## Task prompt
Check every line below for the word "Smith" and copy each one that has it.

## Exercise material
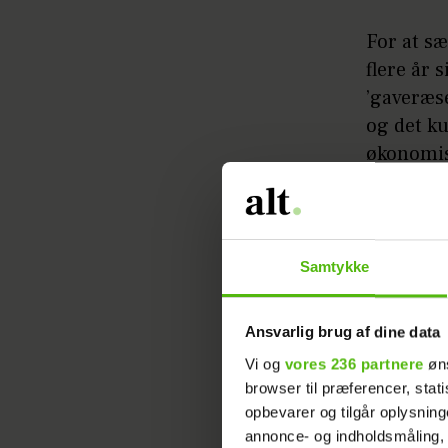
For at sæ
flere år 
’gaveræse
og det k
økonomis
julekurve
Samtykke
Ansvarlig brug af dine data
Vi og
vores 236 partnere
øns
browser til præferencer, stat
opbevarer og tilgår oplysning
Karen-Ma
annonce- og indholdsmåling,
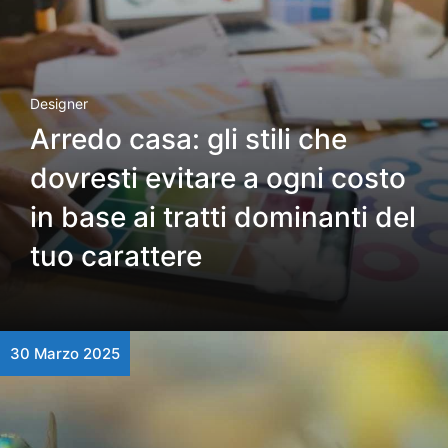
Designer
Arredo casa: gli stili che
dovresti evitare a ogni costo
in base ai tratti dominanti del
tuo carattere
30 Marzo 2025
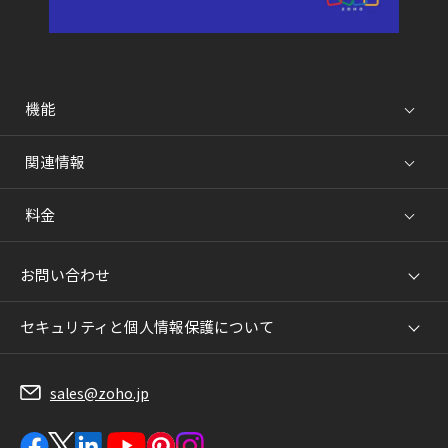
機能
関連情報
料金
お問い合わせ
セキュリティと個人情報保護について
sales@zoho.jp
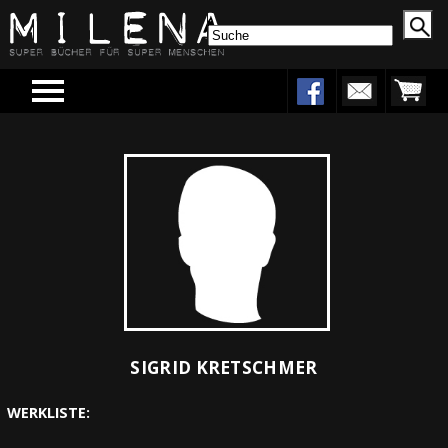
Menu
SIGRID KRETSCHMER
WERKLISTE:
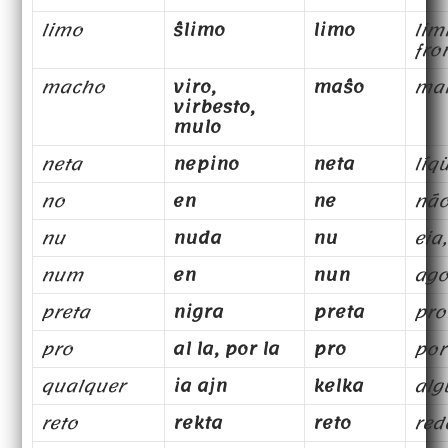
limo
ŝlimo
limo
limi
fro
macho
viro,
maŝo
ma
virbesto,
mulo
neta
nepino
neta
líq
no
en
ne
nã
nu
nuda
nu
eia
num
en
nun
ago
preta
nigra
preta
pro
pro
al la, por la
pro
por
qualquer
ia ajn
kelka
al
reto
rekta
reto
red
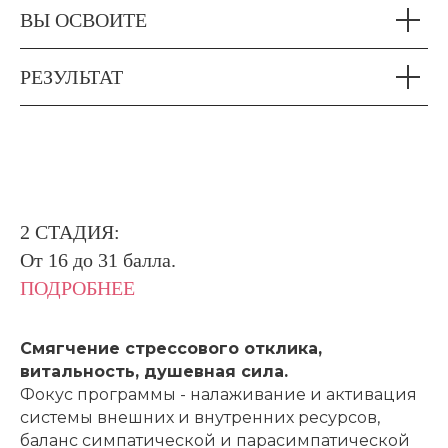
ВЫ ОСВОИТЕ
РЕЗУЛЬТАТ
2 СТАДИЯ:
От 16 до 31 балла.
ПОДРОБНЕЕ
Смягчение стрессового отклика,
витальность, душевная сила.
Фокус программы - налаживание и активация
системы внешних и внутренних ресурсов,
баланс симпатической и парасимпатической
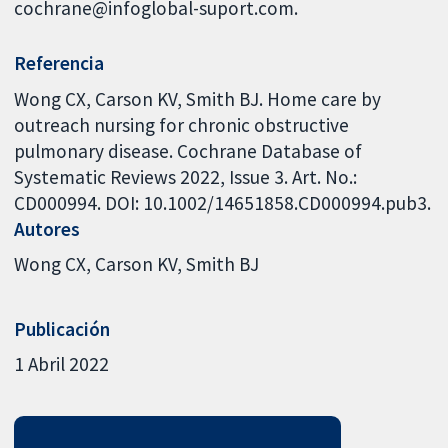
cochrane@infoglobal-suport.com.
Referencia
Wong CX, Carson KV, Smith BJ. Home care by
outreach nursing for chronic obstructive
pulmonary disease. Cochrane Database of
Systematic Reviews 2022, Issue 3. Art. No.:
CD000994. DOI: 10.1002/14651858.CD000994.pub3.
Autores
Wong CX
Carson KV
Smith BJ
Publicación
1 Abril 2022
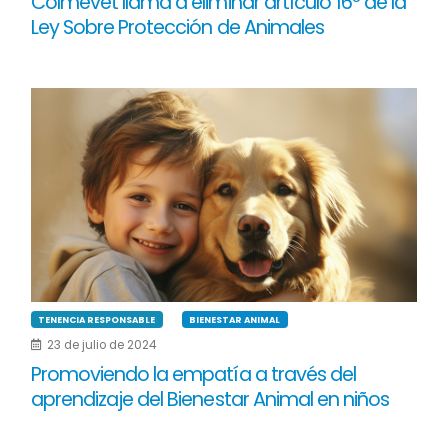
Colmevet llama a eliminar artículo 16º de la
Ley Sobre Protección de Animales
TENENCIA RESPONSABLE
BIENESTAR ANIMAL
23 de julio de 2024
Promoviendo la empatía a través del
aprendizaje del Bienestar Animal en niños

## Response
Wong CX, Carson KV, Smith BJ. Home care by
Smith BJ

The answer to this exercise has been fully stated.